Let me quote G.K. Chesterton and apply the quotation:
Thoroughly worldly people never understand even the world; they rely altogether on a few cynical maxims that are not true.
I thought of this when I read a particular phrase from a quote in an article at this link. The article is about an artist by the name of Sharon Moody ripping off comic artists without crediting them. It's an interesting topic in itself, but what most caught my attention is something of a tangent. This is the quote, from Moody's explanation of her own work:
Ideas I am exploring include the relatively new (in the entirety of human history) concept of childhood...
Is the concept of childhood really new, or is this just a piece of cynical dogma that people repeat without thinking? Both statements could be true, of course. (Note that the quoted phrase claims the concept is new within human history, not within the history of the universe.) I'm guessing that the above quote is referring to the idea that Victorians invented childhood, or at least sanctified concepts put forward by the likes of Rousseau.
I don't actually know whether childhood as a concept is relatively new in human history, but I would like to put forward some information that at least gives room to doubt, and reason to refrain from speaking in such an unquestioning manner on the subject. I could try and trawl through literature for quotes about childhood, such as Shakespeare's mention of the infant and the schoolboy as two of the 'Ages of Man' in As You Like It, but that would take me too long, and I want to go back much further than that, anyway. I want to go back, in fact, to some time around the origins of the human race, something in which the organisation CARTA is very interested. At this link, you'll find a page on their website about fontanelles, which are "membranous areas that have not yet ossified in the developing cranial vault of neonatal and juvenile animals". Basically, the plates in the human skull do not settle and fuse until much later in life than with other primates. This effectively creates a longer period of "altriciality", which is the need to be nurtured, or childhood. How old is this difference between humans and other primates? CARTA estimate the appearance of this difference as follows in how many years ago it might have emerged:
2000 Thousand Years
100 Thousand Years
I'm not sure this justifies the casual assertion that childhood is simply a relatively new social construct in human history.
The following is a passage from 'The Dream Animal', an essay by Loren Eiseley from his collection of essays, The Immense Journey:
If one attempts to read the complexities of the story, one is not surprised that man is alone on the planet. Rather, one is amazed and humbled that man was achieved at all. For four things had to happen, and if they had not happened simultaneously, or at least kept pace with each other, the bones of man would lie abortive and forgotten in the sandstones of the past:
1. His brain had almost to treble in size.

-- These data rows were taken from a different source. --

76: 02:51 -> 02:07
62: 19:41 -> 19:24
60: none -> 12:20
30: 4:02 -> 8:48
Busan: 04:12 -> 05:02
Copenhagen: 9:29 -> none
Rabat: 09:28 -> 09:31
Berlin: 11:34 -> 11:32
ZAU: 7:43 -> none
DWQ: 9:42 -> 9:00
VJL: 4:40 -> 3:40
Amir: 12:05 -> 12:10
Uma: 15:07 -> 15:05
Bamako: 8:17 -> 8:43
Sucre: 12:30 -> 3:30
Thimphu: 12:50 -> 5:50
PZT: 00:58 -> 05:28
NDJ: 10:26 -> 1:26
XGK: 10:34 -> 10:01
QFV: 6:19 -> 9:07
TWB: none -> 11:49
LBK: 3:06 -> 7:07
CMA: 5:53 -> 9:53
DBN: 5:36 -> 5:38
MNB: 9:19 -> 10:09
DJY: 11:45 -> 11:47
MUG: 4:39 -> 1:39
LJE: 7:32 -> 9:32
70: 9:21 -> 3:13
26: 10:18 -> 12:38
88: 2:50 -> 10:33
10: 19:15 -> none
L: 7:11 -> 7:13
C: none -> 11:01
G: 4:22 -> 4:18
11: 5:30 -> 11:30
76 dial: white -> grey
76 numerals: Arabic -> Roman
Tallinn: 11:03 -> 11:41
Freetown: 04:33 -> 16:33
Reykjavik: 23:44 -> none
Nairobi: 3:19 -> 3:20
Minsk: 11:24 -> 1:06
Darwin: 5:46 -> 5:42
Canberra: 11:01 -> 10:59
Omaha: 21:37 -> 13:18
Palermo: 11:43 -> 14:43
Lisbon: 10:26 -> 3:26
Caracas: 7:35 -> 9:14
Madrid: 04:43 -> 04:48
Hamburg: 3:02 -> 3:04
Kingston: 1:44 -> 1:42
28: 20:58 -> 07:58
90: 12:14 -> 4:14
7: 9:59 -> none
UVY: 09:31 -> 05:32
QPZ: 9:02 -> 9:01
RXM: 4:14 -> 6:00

2. This had to be effected, not in the womb, but rapidly, after birth.
3. Childhood had to be lengthened to allow this brain, divested of most of its precise instinctive responses, to receive, store, and learn to utilize what it received from others.
4. The family bonds had to survive seasonal mating and become permanent, if this odd new creature was to be prepared for his adult role.
Each one of these major points demanded a multitude of minor biological adjustments, yet all of this - change of growth rate, lengthened age, increased blood supply to the head, moved apparently with rapidity. It is a dizzying spectacle with which we have nothing to compare. The event is complex, it is many-sided, and what touched it off is hidden under the leaf mold of forgotten centuries.
Somewhere in the glacial mists that shroud the past, Nature found a way of speeding the proliferation of brain cells and did it by the ruthless elimination of everything not needed to that end. We lost our hairy covering, our jaws and teeth were reduced in size, our sex life was postponed, our infancy became among the most helpless of any of the animals because everything had to wait upon the development of that fast-growing mushroom which had sprung up in our heads.
Eiseley was writing in the Forties, and some of this may have dated, but this is the most vivid elaboration of the basic facts on the CARTA page about fontanelles that I know of. If Eiseley's vision here is correct, then not only is childhood as old as any animal that we can distinguish as human, but without childhood there would never have been what we now call human civilisation. Based on this evidence, I will therefore apply an adjusted version of Chesterton's quote, adjusting it so as to be a little more cautious than Moody is in her claim that childhood is a recent phenonemon in human history:
Thoroughly worldly people never understand even the world; they rely altogether, as if they were facts, on a few cynical maxims that are highly questionable.